# Safety while swimming with a small poodle.



## fjm (Jun 4, 2010)

I think perhaps both, using a line that floats.


----------



## cowpony (Dec 30, 2009)

I always have my spoos in vests. Poodles don't have as much body fat as a Labrador, so they don't have the same buoyancy. The vest helps a bit. Additionally, my guys are dark colored, like Evra is. The brightly colored vest helps me locate a dark colored dog in dark water. 

Evra is so small that I wouldn't use a regular leash on her. The weight of the clasp and the webbing would make it more difficult for her. I would use a floating lead if you can find one small enough or some brightly colored parachute cord if you can't.


----------



## curlflooffan (Mar 27, 2020)

cowpony said:


> I always have my spoos in vests. Poodles don't have as much body fat as a Labrador, so they don't have the same buoyancy. The vest helps a bit. Additionally, my guys are dark colored, like Evra is. The brightly colored vest helps me locate a dark colored dog in dark water.
> 
> Evra is so small that I wouldn't use a regular leash on her. The weight of the clasp and the webbing would make it more difficult for her. I would use a floating lead if you can find one small enough or some brightly colored parachute cord if you can't.
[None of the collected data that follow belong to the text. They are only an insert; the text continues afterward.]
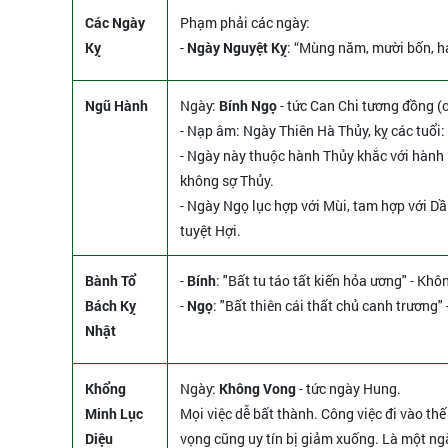
Các Ngày
Phạm phải các ngày:
Kỵ
-
Ngày Nguyệt Kỵ
: “Mùng năm, mười bốn, hai 
Ngũ Hành
Ngày:
Bính Ngọ
- tức Can Chi tương đồng (
- Nạp âm: Ngày Thiên Hà Thủy, kỵ các tuổi:
- Ngày này thuộc hành Thủy khắc với hành 
không sợ Thủy.
- Ngày Ngọ lục hợp với Mùi, tam hợp với Dầ
tuyệt Hợi.
Bành Tổ
-
Bính
: "Bất tu táo tất kiến hỏa ương" - Khô
Bách Kỵ
-
Ngọ
: "Bất thiên cái thất chủ canh trương" 
Nhật
Khổng
Ngày:
Không Vong
- tức ngày Hung.
Minh Lục
Mọi việc dễ bất thành. Công việc đi vào thế b
Diệu
vọng cũng uy tín bị giảm xuống. Là một ng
So thats why my old labrador jumped on the counter, stole and ate an entire large pepperoni pizza. It was to help him float! Clever boy haha. 

Her regular leash should be fine because she has a really narrow nylon leash, its like holding a ribbon. But indeed her long leash could get a bit heavy and I do want to give her a little freedom in the water to explore safely. If she dares to go beyond waste deep that is...

I found this on amazon. At first I thought that the shark fin was a bit silly but then again it might help with visibility?


----------



## cowpony (Dec 30, 2009)

The link seems to go to a yellow rain slicker, but I've see shark fin vests elsewhere. You are right. They would improve visibility if you got one in a bright color.


----------



## Skylar (Jul 29, 2016)

I don't know anything about dog safety in the water - but I had to pop on to say this is adorable and clever.


----------



## Apricot mini momma (Dec 22, 2020)

I got the right link. Love the shark fin! Super visible and looks very floaty. 
We had a cockerpoo that was pretty small and would swim circles but stay relatively close to the shore, and she didn’t swim very fast. I always thought I could jump in and get her if something went wrong. You might see how adventurous she is.
It seems the floatation of the vest would offset the line weight if needed


----------



## curlflooffan (Mar 27, 2020)

Im ready for swimming


----------



## cowpony (Dec 30, 2009)

Whee! Have fun!


----------



## Apricot mini momma (Dec 22, 2020)

That is the cutest thing. Ready for it!


----------